Artificial Intelligence Improves the Accuracy in Histologic Classification of Breast Lesions

António Polónia, MD, PhD; Sofia Campelos, MD; Ana Ribeiro, MD; Ierece Aymore, MD; Daniel Pinto, MD; Magdalena Biskup-Fruzynska, MD; Ricardo Santana Veiga, MD; Rita Canas-Marques, MD; Guilherme Aresta, MEng; Teresa Araújo, MEng; Aurélio Campilho, PhD; Scotty Kwok, MSc; Paulo Aguiar, PhD; Catarina Eloy, MD, PhD


Am J Clin Pathol. 2021;155(4):527-536. 

In This Article

Abstract and Introduction


Objectives: This study evaluated the usefulness of artificial intelligence (AI) algorithms as tools in improving the accuracy of histologic classification of breast tissue.

Methods: Overall, 100 microscopic photographs (test A) and 152 regions of interest in whole-slide images (test B) of breast tissue were classified into 4 classes: normal, benign, carcinoma in situ (CIS), and invasive carcinoma. The accuracy of 4 pathologists and 3 pathology residents were evaluated without and with the assistance of algorithms.

Results: In test A, algorithm A had accuracy of 0.87, with the lowest accuracy in the benign class (0.72). The observers had average accuracy of 0.80, and most clinically relevant discordances occurred in distinguishing benign from CIS (7.1% of classifications). With the assistance of algorithm A, the observers significantly increased their average accuracy to 0.88. In test B, algorithm B had accuracy of 0.49, with the lowest accuracy in the CIS class (0.06). The observers had average accuracy of 0.86, and most clinically relevant discordances occurred in distinguishing benign from CIS (6.3% of classifications). With the assistance of algorithm B, the observers maintained their average accuracy.

Conclusions: AI tools can increase the classification accuracy of pathologists in the setting of breast lesions.


Digital pathology (DP) has been implemented in several pathology departments around the world.[1–6] One of the main advantages of using whole-slide images (WSI) is the potential for implementing computer-aided diagnosis (CAD) tools that may improve the evaluation of tissue morphology, both quantitatively and qualitatively, adding robustness to image diagnosis.[7] The subjectivity in the appreciation of the histologic features of breast pathology sometimes leads to lower than desired interobserver concordance rates, with borderline cases usually as the reasons for disagreements.[8–10] The misclassification of breast diseases may result in under- or overtreatment with important consequences to patients' health.

CAD tools can potentially provide a complementary and objective assessment of histologic features, improving both sensitivity and specificity of the pathologic diagnosis without increasing the workload of pathologists. In recent years, an explosion of studies have been published reporting high accuracy levels of automatic classification of histology images by machine learning algorithms in several disease models.[11–18] In fact, the use of artificial intelligence in DP is seen as the third revolution of pathology, following the introduction of immunohistochemistry (IHC) and molecular pathology.[19]

Our group recently organized an image analysis challenge (Breast Cancer Histology [BACH]) as part of the 15th International Conference on Image Analysis and Recognition (ICIAR 2018) that aimed at the automatic classification of breast tissue histology using H&E-stained microscopy photographs and WSIs.[20] Remarkably, the best performing methods achieved performances similar to those of human experts.

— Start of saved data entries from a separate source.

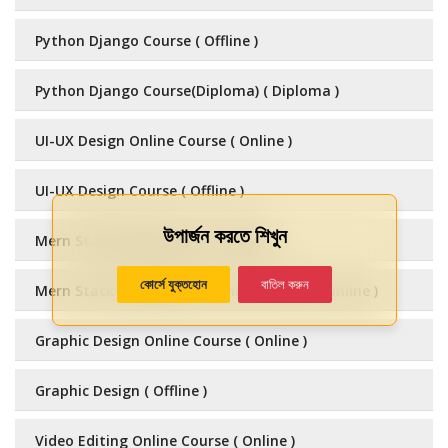
Python Django Course ( Offline )
Python Django Course(Diploma) ( Diploma )
UI-UX Design Online Course ( Online )
UI-UX Design Course ( Offline )
উপার্জন করতে শিখুন
Mern Stack Development ( Offline )
কোর্সে যুক্তহোন
বাতিল করুন
Mern Stack Development Online Course ( Online )
Graphic Design Online Course ( Online )
Graphic Design ( Offline )
Video Editing Online Course ( Online )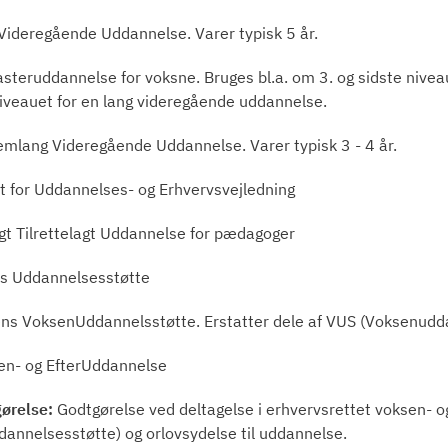
Videregående Uddannelse. Varer typisk 5 år.
steruddannelse for voksne. Bruges bl.a. om 3. og sidste nive
 niveauet for en lang videregående uddannelse.
mlang Videregående Uddannelse. Varer typisk 3 - 4 år.
 for Uddannelses- og Erhvervsvejledning
gt Tilrettelagt Uddannelse for pædagoger
s Uddannelsesstøtte
ns VoksenUddannelsstøtte. Erstatter dele af VUS (Voksenuddan
n- og EfterUddannelse
ørelse:
Godtgørelse ved deltagelse i erhvervsrettet voksen- o
annelsesstøtte) og orlovsydelse til uddannelse.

The purpose of the current work is to compare the classification accuracy of the best algorithms of the BACH challenge with the accuracy of a larger group of human observers (including pathologists and pathology residents). In addition, we also aimed to assess whether the output from the algorithms could be used by the observers to improve their classification accuracy.